Hello, Grandpa Joe's House readers, and thank you for what I'm sure was a glowing intro, Cassy.

Okay, I won't lie, I wrote that too. It’s sweet, sweet revenge for every time she texts from my phone without identifying herself. (In totally-unrelated news, sorry for creeping you out, Mom.) Today I get to tell you about demolition.

As you'll have noticed from Our To-Do List, gutting the basement was originally scheduled to happen somewhere down the line, but not now. The plan was, we'd sleep in the basement for a while until we could get the master bedroom done, then move once. 

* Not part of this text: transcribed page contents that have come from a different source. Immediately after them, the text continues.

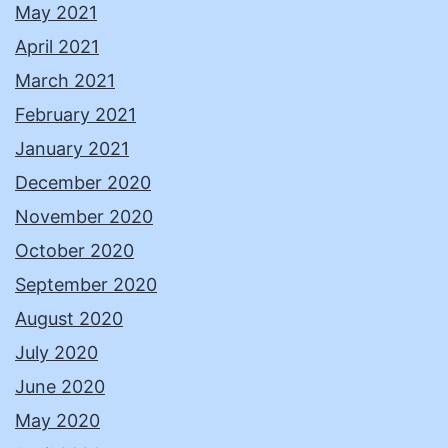
May 2021
April 2021
March 2021
February 2021
January 2021
December 2020
November 2020
October 2020
September 2020
August 2020
July 2020
June 2020
May 2020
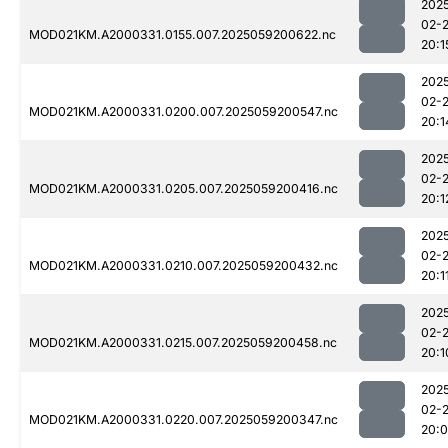
202
02-
MOD021KM.A2000331.0155.007.2025059200622.nc
20:1
202
02-
MOD021KM.A2000331.0200.007.2025059200547.nc
20:1
202
02-
MOD021KM.A2000331.0205.007.2025059200416.nc
20:1
202
02-
MOD021KM.A2000331.0210.007.2025059200432.nc
20:1
202
02-
MOD021KM.A2000331.0215.007.2025059200458.nc
20:1
202
02-
MOD021KM.A2000331.0220.007.2025059200347.nc
20:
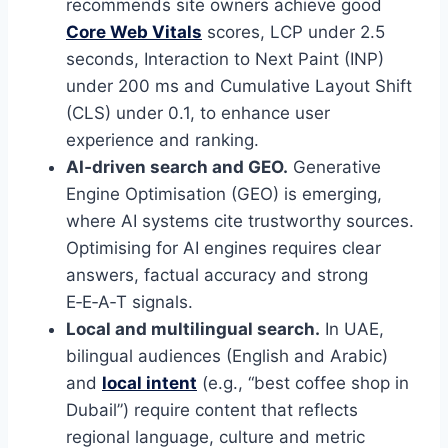
recommends site owners achieve good
Core Web Vitals
scores, LCP under 2.5
seconds, Interaction to Next Paint (INP)
under 200 ms and Cumulative Layout Shift
(CLS) under 0.1, to enhance user
experience and ranking.
AI‑driven search and GEO.
Generative
Engine Optimisation (GEO) is emerging,
where AI systems cite trustworthy sources.
Optimising for AI engines requires clear
answers, factual accuracy and strong
E‑E‑A‑T signals.
Local and multilingual search.
In UAE,
bilingual audiences (English and Arabic)
and
local intent
(e.g., “best coffee shop in
Dubail”) require content that reflects
regional language, culture and metric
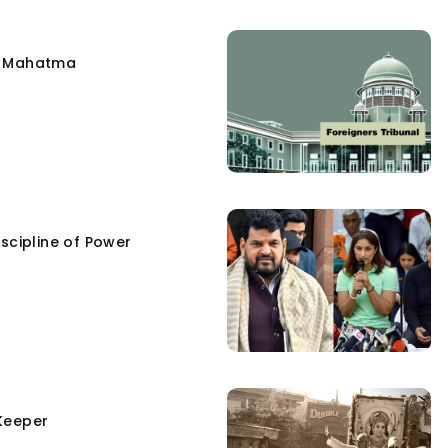
e Mahatma
scipline of Power
Keeper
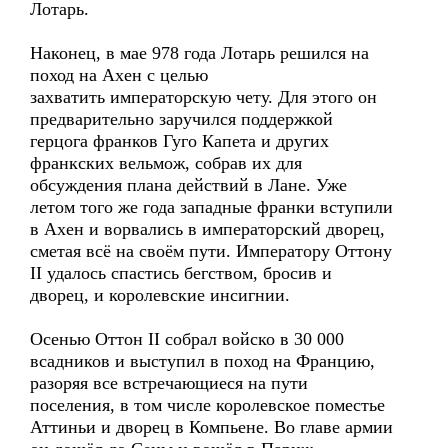
Лотарь.
Наконец, в мае 978 года Лотарь решился на
поход на Ахен с целью
захватить императорскую чету. Для этого он
предварительно заручился поддержкой
герцога франков Гуго Капета и других
франкских вельмож, собрав их для
обсуждения плана действий в Лане. Уже
летом того же года западные франки вступили
в Ахен и ворвались в императорский дворец,
сметая всё на своём пути. Императору Оттону
II удалось спастись бегством, бросив и
дворец, и королевские инсигнии.
Осенью Оттон II собрал войско в 30 000
всадников и выступил в поход на Францию,
разоряя все встречающиеся на пути
поселения, в том числе королевское поместье
Аттиньи и дворец в Компьене. Во главе армии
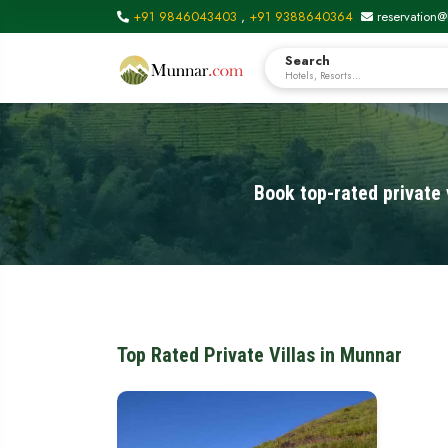
+91 9846043403
,
+91 9388640364
reservation@
Search
Hotels, Resorts...
Book top-rated private 
Top Rated Private Villas in Munnar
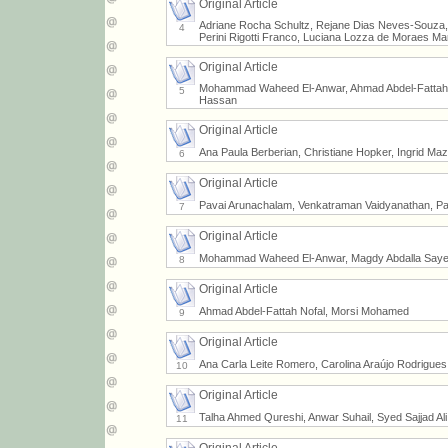
Original Article
Adriane Rocha Schultz, Rejane Dias Neves-Souza, V
4
Perini Rigotti Franco, Luciana Lozza de Moraes Mar
Original Article
Mohammad Waheed El-Anwar, Ahmad Abdel-Fattah
5
Hassan
Original Article
Ana Paula Berberian, Christiane Hopker, Ingrid Maz
6
Original Article
Pavai Arunachalam, Venkatraman Vaidyanathan, Pa
7
Original Article
Mohammad Waheed El-Anwar, Magdy Abdalla Saye
8
Original Article
Ahmad Abdel-Fattah Nofal, Morsi Mohamed
9
Original Article
Ana Carla Leite Romero, Carolina Araújo Rodrigues
10
Original Article
Talha Ahmed Qureshi, Anwar Suhail, Syed Sajjad Ali 
11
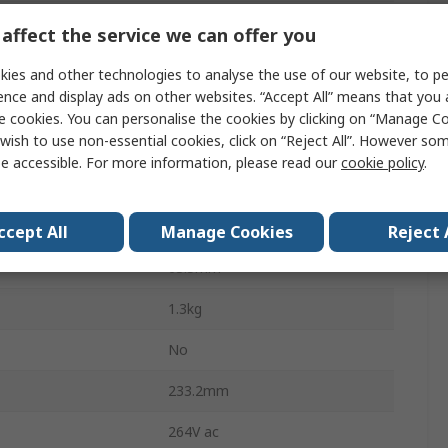
Chassis
affect the service we can offer you
607W
ies and other technologies to analyse the use of our website, to pe
ence and display ads on other websites. “Accept All” means that you
40A
e cookies. You can personalise the cookies by clicking on “Manage Coo
wish to use non-essential cookies, click on “Reject All”. However so
perature
-20°C
e accessible. For more information, please read our
cookie policy
.
perature
70°C
101.6mm
ccept All
Manage Cookies
Reject 
63.5mm
1.3kg
No
233.2mm
264V ac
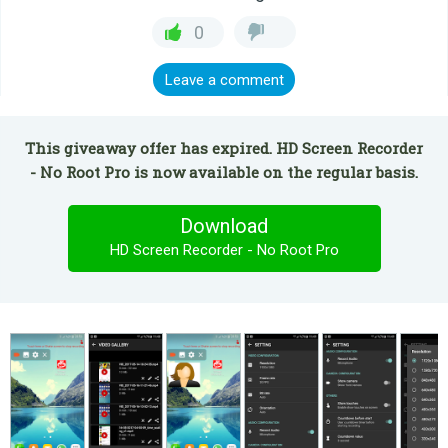
0
Leave a comment
This giveaway offer has expired. HD Screen Recorder
- No Root Pro is now available on the regular basis.
Download
HD Screen Recorder - No Root Pro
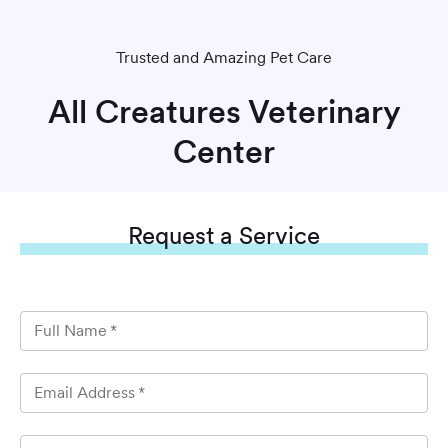
Trusted and Amazing Pet Care
All Creatures Veterinary
Center
Request
a Service
Full Name
*
Email Address
*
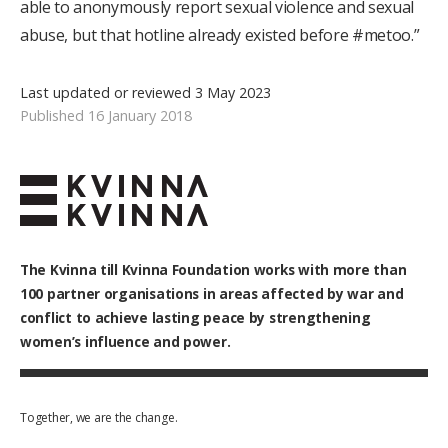
able to anonymously report sexual violence and sexual
abuse, but that hotline already existed before #metoo.”
Last updated or reviewed 3 May 2023
Published 16 January 2018
The Kvinna till Kvinna Foundation works with
more than
100
partner organisations in areas affected by war and
conflict to achieve lasting peace by strengthening
women’s influence and power.
Together, we are the change.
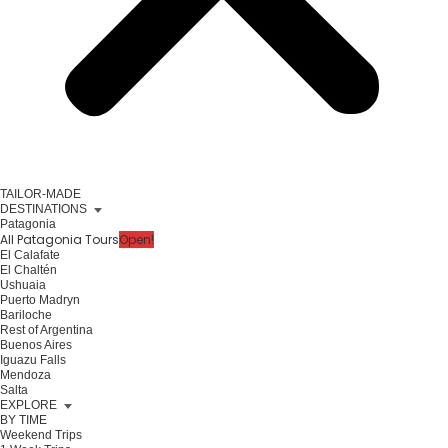
TAILOR-MADE
DESTINATIONS
Patagonia
All Patagonia Tours
Open!
El Calafate
El Chaltén
Ushuaia
Puerto Madryn
Bariloche
Rest of Argentina
Buenos Aires
Iguazu Falls
Mendoza
Salta
EXPLORE
BY TIME
Weekend Trips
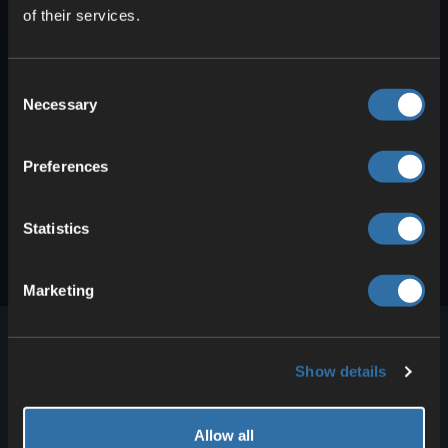
of their services.
Filezilla. Follow these steps: Stop your server.
The server status should be …
How to connect to your ASTRONEER
Consent
server
Necessary
Selection
ASTRONEER does not have a classic server
browser, so you need to manually add your
server in the game. And it’s …
Preferences
Statistics
Marketing
Show details
4Netplayers has provided high-performance voice
Allow all
and game servers for more than 100 games for over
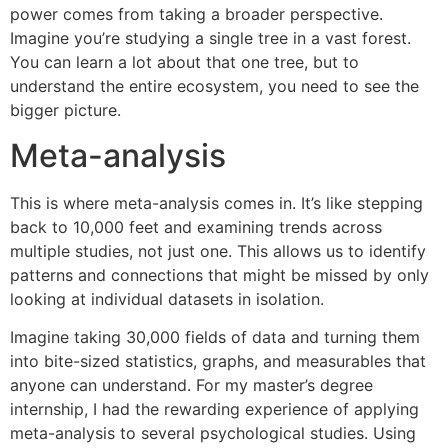
power comes from taking a broader perspective.
Imagine you’re studying a single tree in a vast forest.
You can learn a lot about that one tree, but to
understand the entire ecosystem, you need to see the
bigger picture.
Meta-analysis
This is where meta-analysis comes in. It’s like stepping
back to 10,000 feet and examining trends across
multiple studies, not just one. This allows us to identify
patterns and connections that might be missed by only
looking at individual datasets in isolation.
Imagine taking 30,000 fields of data and turning them
into bite-sized statistics, graphs, and measurables that
anyone can understand. For my master’s degree
internship, I had the rewarding experience of applying
meta-analysis to several psychological studies. Using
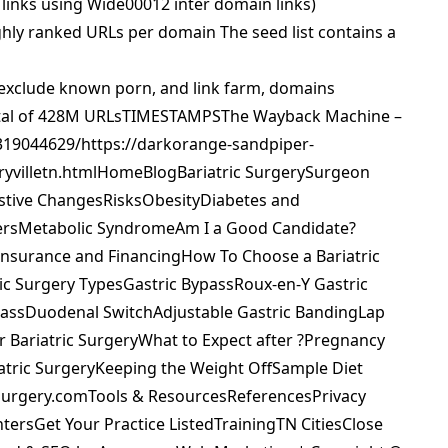
inks using Wide00012 inter domain links)
ly ranked URLs per domain The seed list contains a
to exclude known porn, and link farm, domains
 total of 428M URLsTIMESTAMPSThe Wayback Machine –
319044629/https://darkorange-sandpiper-
aryvilletn.htmlHomeBlogBariatric SurgerySurgeon
stive ChangesRisksObesityDiabetes and
gersMetabolic SyndromeAm I a Good Candidate?
Insurance and FinancingHow To Choose a Bariatric
c Surgery TypesGastric BypassRoux-en-Y Gastric
passDuodenal SwitchAdjustable Gastric BandingLap
r Bariatric SurgeryWhat to Expect after ?Pregnancy
riatric SurgeryKeeping the Weight OffSample Diet
cSurgery.comTools & ResourcesReferencesPrivacy
tersGet Your Practice ListedTrainingTN CitiesClose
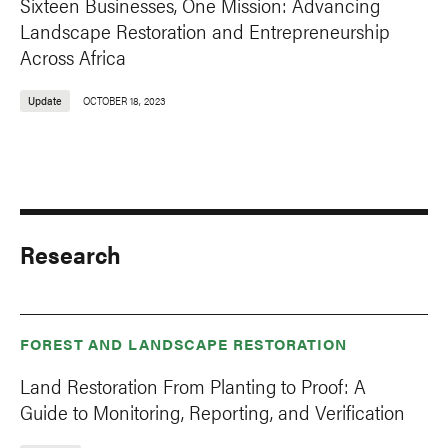
Sixteen Businesses, One Mission: Advancing
Landscape Restoration and Entrepreneurship
Across Africa
Update
OCTOBER 18, 2023
Research
FOREST AND LANDSCAPE RESTORATION
Land Restoration From Planting to Proof: A
Guide to Monitoring, Reporting, and Verification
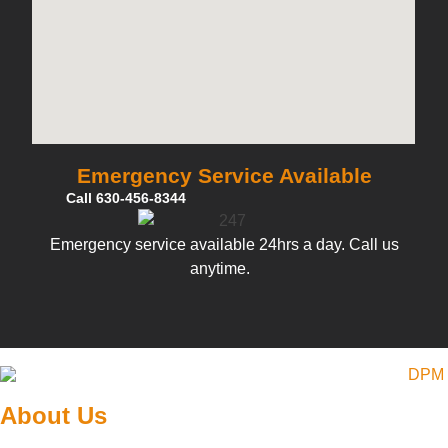
Emergency Service Available
Call 630-456-8344
Emergency service available 24hrs a day. Call us
anytime.
About Us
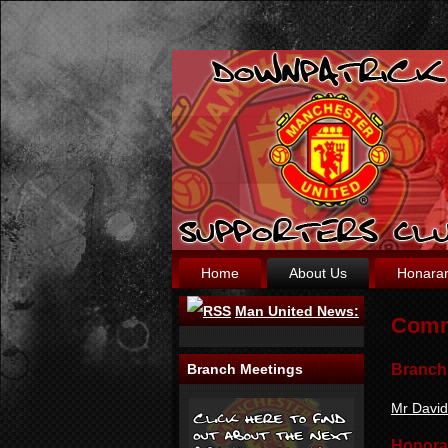
Home
About Us
Honara
Man United News:
Comm
Branch
Branch Meetings
Mr Davi
Honora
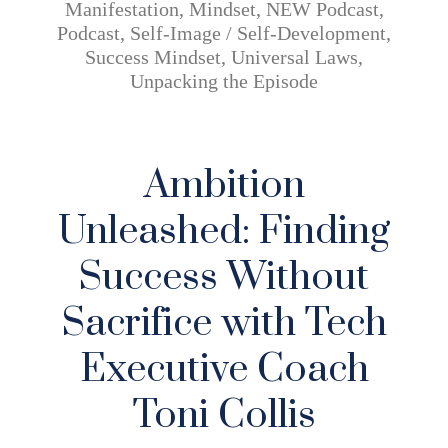
Manifestation
,
Mindset
,
NEW Podcast
,
Podcast
,
Self-Image / Self-Development
,
Success Mindset
,
Universal Laws
,
Unpacking the Episode
Ambition
Unleashed: Finding
Success Without
Sacrifice with Tech
Executive Coach
Toni Collis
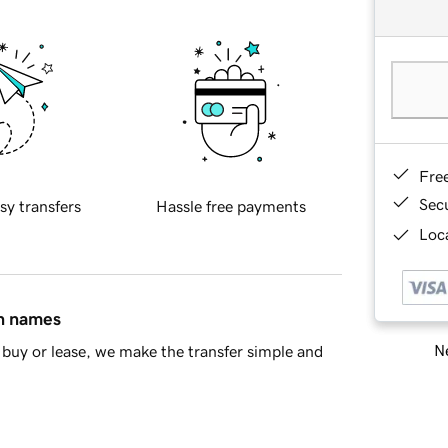
Fre
Sec
sy transfers
Hassle free payments
Loca
in names
Ne
buy or lease, we make the transfer simple and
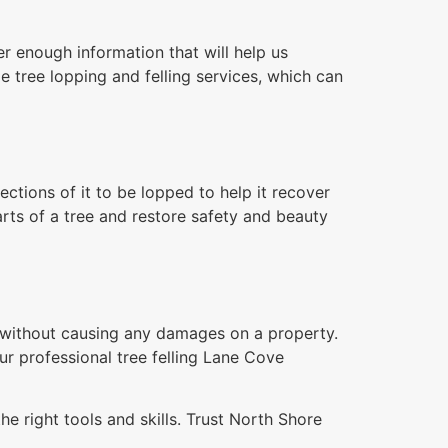
r enough information that will help us
e tree lopping and felling services, which can
tions of it to be lopped to help it recover
rts of a tree and restore safety and beauty
n without causing any damages on a property.
ur professional tree felling Lane Cove
e right tools and skills. Trust North Shore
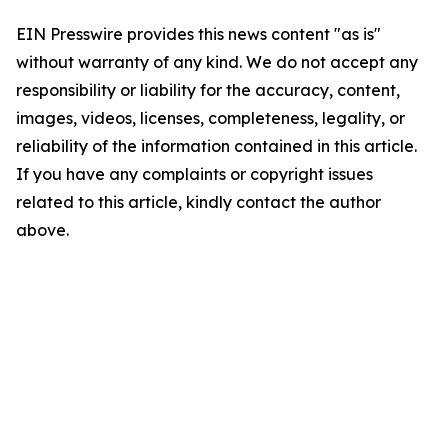
EIN Presswire provides this news content "as is"
without warranty of any kind. We do not accept any
responsibility or liability for the accuracy, content,
images, videos, licenses, completeness, legality, or
reliability of the information contained in this article.
If you have any complaints or copyright issues
related to this article, kindly contact the author
above.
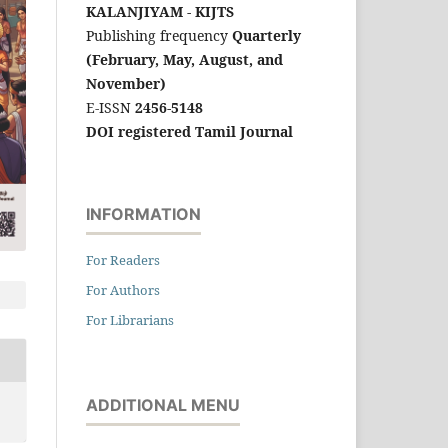
KALANJIYAM - KIJTS
Publishing frequency
Quarterly
(February, May, August, and
November)
E-ISSN
2456-5148
DOI registered Tamil Journal
INFORMATION
For Readers
For Authors
For Librarians
ADDITIONAL MENU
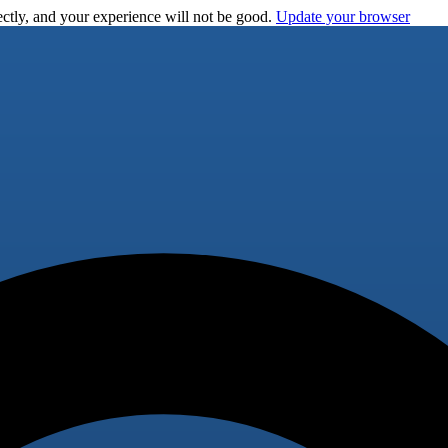
ctly, and your experience will not be good.
Update your browser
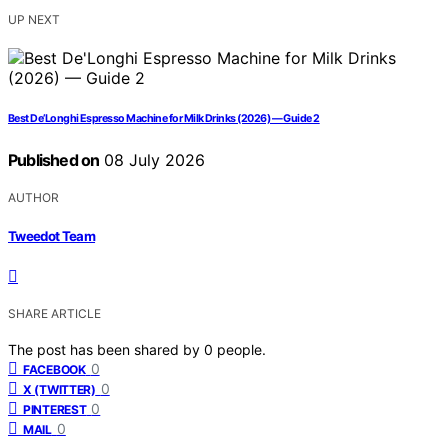
UP NEXT
Best De’Longhi Espresso Machine for Milk Drinks (2026) — Guide 2
Published on
08 July 2026
AUTHOR
Tweedot Team
SHARE ARTICLE
The post has been shared by
0
people.
0
FACEBOOK
0
X (TWITTER)
0
PINTEREST
0
MAIL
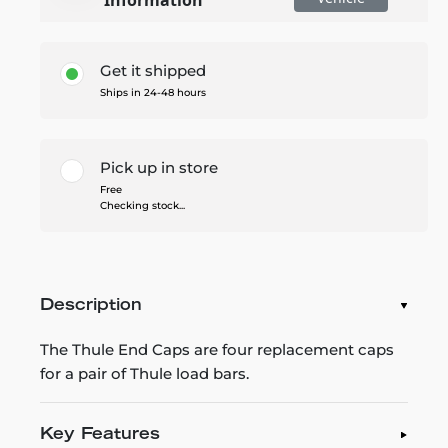
Get it shipped
Ships in 24-48 hours
Pick up in store
Free
Checking stock...
Description
The Thule End Caps are four replacement caps
for a pair of Thule load bars.
Key Features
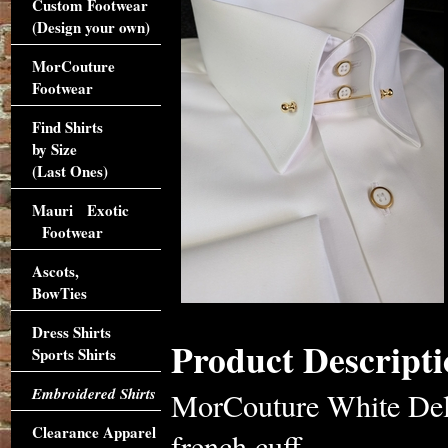
Custom Footwear
(Design your own)
MorCouture
Footwear
Find Shirts
by Size
(Last Ones)
Mauri Exotic
Footwear
Ascots,
BowTies
Dress Shirts
Product Descripti
Sports Shirts
Embroidered Shirts
MorCouture White Delu
Clearance Apparel
french cuff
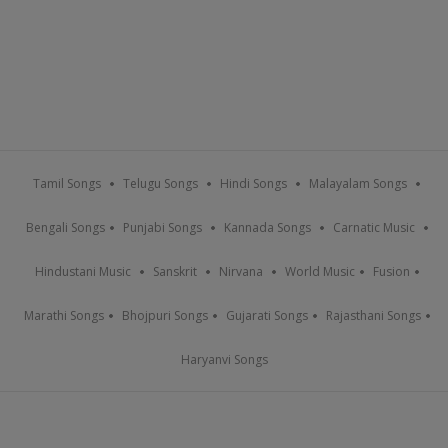
Tamil Songs
Telugu Songs
Hindi Songs
Malayalam Songs
Bengali Songs
Punjabi Songs
Kannada Songs
Carnatic Music
Hindustani Music
Sanskrit
Nirvana
World Music
Fusion
Marathi Songs
Bhojpuri Songs
Gujarati Songs
Rajasthani Songs
Haryanvi Songs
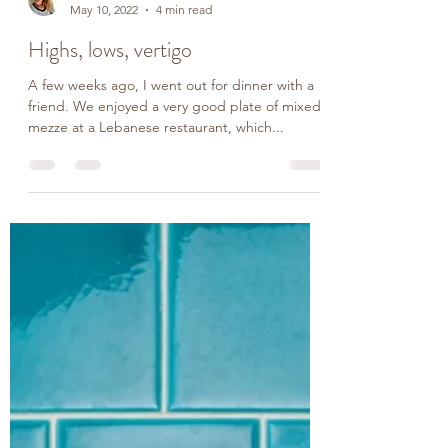
Rachel
May 10, 2022
4 min read
Highs, lows, vertigo
A few weeks ago, I went out for dinner with a
friend. We enjoyed a very good plate of mixed
mezze at a Lebanese restaurant, which...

That didn't quite pan out.

In the span of a few days gutting the basement went from being a sometime-in-the-future thing to a needs-to-happen-this-weekend thing. (To make a long story short, we'd planned to swap out our boiler-powered hot-water heating system for a forced-air furnace and ductwork in the spring; however, some planned winter renos would be eased by not having to work around the hot-water system's baseboard heaters, and so we bit the bullet and moved the timetable up.) And thus began my love affair with demolition.

My prior experience with the work--nay, the art--of demolition was limited to taking off a few baseboards at our old condo. I just hadn't had much exposure to the elegant dance of devastation. So I reached out to some friends of mine who have a reputation for being destructive, and I'll reprint one subsequent conversation here:

So those are my friends. An insatiable appetite for destruction. (Crap, now I owe Axl Rose royalties.)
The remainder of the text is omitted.